少しだけ、風が吹いていた。

あんまり綺麗じゃない空気の混ざった生温い風。

目に見えはしないのに、でも、どろどろと淀んでいるような汚れた空気の流れ。

いつだってそうだ。息をするのも嫌なくらい、常に世界は汚いもので溢れてる。


──でも、なんでだろう。

そう、そのときだけは確かに。

きみのそばを行くそれだけは確かに。


限りなく透明だった、風。



「……セイ」


なんで答えたのかは自分でもよくわからない。

少し色素の薄い瞳をじっと見上げたまま、向けられた手のひらに、自分のを重ねたりはしなかったけれど。答えなくてもよかった問いかけの答えは、ぽつりと、くちびるの隙間からこぼれた。

わたしの名前。


「セイちゃん。うん、憶えておけたらいいな。よろしくね」


空のままの手が下ろされて、代わりにその人──ハナ、と呼べばいいのかな──が、ふわりと花が開くみたいに笑った。

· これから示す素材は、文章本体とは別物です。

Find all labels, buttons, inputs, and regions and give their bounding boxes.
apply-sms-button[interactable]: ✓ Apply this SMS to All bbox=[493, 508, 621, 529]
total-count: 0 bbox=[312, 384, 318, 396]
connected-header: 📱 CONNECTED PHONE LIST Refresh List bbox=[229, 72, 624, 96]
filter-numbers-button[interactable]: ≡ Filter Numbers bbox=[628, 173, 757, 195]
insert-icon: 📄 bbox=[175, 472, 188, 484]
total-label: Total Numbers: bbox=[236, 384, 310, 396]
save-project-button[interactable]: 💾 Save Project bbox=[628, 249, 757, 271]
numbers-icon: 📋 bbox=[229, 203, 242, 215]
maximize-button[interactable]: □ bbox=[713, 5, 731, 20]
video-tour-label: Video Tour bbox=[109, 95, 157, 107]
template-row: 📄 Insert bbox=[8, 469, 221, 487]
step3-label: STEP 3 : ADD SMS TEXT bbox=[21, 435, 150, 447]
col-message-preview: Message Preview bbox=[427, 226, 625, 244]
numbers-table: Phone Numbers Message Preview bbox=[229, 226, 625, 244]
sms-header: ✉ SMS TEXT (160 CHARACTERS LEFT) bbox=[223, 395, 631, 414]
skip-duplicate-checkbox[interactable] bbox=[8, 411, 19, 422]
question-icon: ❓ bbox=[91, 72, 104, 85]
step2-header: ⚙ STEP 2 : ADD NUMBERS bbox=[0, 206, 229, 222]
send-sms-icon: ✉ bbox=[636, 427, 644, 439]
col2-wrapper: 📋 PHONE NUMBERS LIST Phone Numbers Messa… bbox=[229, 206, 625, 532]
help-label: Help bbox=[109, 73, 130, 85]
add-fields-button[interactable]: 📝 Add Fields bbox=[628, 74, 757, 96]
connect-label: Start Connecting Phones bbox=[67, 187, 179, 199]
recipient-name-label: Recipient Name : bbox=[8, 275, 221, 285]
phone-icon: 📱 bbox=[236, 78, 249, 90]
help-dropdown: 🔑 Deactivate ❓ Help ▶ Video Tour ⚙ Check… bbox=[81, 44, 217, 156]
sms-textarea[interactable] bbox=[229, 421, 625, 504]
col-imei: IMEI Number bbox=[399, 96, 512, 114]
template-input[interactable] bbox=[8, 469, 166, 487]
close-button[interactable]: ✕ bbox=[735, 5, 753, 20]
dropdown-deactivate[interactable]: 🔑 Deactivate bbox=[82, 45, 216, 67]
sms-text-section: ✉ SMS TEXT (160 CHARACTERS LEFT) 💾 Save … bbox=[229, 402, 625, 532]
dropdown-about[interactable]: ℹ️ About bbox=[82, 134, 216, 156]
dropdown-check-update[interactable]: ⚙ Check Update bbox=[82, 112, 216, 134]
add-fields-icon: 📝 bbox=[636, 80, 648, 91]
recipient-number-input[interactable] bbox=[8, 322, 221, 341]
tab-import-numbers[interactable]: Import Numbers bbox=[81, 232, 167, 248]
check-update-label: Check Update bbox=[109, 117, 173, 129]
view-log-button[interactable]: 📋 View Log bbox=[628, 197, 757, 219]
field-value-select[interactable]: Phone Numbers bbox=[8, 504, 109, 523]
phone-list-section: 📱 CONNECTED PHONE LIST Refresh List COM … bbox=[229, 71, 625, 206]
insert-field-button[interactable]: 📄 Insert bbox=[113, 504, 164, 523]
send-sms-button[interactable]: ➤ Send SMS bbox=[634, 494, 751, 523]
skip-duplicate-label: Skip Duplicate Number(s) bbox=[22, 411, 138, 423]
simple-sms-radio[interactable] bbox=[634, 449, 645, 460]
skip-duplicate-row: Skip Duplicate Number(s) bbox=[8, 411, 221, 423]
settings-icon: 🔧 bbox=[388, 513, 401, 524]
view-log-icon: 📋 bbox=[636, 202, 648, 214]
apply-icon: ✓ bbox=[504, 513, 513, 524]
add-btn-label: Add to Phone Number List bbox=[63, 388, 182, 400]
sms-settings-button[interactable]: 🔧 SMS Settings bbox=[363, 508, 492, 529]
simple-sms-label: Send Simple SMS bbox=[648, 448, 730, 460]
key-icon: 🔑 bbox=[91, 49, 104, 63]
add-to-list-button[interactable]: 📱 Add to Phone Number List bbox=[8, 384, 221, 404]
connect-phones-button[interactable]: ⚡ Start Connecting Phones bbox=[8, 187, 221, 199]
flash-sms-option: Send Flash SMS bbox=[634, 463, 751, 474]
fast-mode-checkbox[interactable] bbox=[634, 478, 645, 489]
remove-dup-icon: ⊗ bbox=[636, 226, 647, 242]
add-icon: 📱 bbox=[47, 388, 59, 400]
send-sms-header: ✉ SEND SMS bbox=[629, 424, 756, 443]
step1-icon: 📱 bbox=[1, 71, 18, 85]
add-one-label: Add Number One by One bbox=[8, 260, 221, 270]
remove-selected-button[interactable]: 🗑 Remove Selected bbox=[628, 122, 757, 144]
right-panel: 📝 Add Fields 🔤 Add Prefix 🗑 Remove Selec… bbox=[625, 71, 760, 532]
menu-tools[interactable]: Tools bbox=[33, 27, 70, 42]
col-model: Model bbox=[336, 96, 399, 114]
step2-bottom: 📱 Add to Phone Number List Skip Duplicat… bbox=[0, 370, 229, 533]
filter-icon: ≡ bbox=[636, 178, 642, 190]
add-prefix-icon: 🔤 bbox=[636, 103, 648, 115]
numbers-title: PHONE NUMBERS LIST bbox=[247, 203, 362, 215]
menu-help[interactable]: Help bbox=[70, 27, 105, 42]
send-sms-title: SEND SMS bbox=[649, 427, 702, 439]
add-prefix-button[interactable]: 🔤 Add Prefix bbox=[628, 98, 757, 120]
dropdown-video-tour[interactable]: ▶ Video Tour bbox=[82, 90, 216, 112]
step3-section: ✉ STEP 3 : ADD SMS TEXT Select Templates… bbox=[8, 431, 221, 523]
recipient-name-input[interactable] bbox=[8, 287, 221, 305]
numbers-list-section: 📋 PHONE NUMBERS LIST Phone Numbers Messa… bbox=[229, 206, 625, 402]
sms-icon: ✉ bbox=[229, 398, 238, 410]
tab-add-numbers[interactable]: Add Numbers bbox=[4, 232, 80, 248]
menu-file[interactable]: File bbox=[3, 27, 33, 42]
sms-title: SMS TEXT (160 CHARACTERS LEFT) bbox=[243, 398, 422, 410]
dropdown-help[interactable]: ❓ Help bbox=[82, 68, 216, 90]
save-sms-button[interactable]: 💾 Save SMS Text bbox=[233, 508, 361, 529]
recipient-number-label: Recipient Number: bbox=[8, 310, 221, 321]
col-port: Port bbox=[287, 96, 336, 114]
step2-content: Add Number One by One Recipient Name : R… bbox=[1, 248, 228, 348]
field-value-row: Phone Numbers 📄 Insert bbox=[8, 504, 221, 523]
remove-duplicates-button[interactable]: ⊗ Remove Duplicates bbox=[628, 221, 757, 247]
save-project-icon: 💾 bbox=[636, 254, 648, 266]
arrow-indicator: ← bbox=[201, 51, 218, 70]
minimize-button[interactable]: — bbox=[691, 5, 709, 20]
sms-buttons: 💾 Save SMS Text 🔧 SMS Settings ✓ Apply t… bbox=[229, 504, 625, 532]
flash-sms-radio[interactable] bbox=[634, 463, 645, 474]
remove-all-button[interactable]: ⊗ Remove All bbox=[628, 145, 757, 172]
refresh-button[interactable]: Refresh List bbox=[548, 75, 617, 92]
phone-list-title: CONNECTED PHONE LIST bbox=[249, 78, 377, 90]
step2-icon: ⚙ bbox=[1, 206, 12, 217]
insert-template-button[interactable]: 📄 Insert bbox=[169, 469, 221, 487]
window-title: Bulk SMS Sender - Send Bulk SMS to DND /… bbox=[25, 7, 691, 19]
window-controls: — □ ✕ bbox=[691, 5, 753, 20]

セイちゃん、と、もう一度わたしの名前を独り言みたいに呟いたのは、まるで刻み込むような、静かな声。


「ねえ……きみ何。わたしに何か用?」


憶えておけたらいいな、なんて。自分から訊いておいて忘れること前提で言ってるし。なんなんだろ、この人。


「写真撮るの、邪魔なようならここ退くけど」

「あ、違う違う。そういうんじゃないんだ。いいよ、ここにいて」


わたしが眉を寄せたら、ハナは反対にちょっと上げた。もちろん口元は微笑んだまま。わたしとは、真逆の表情だ。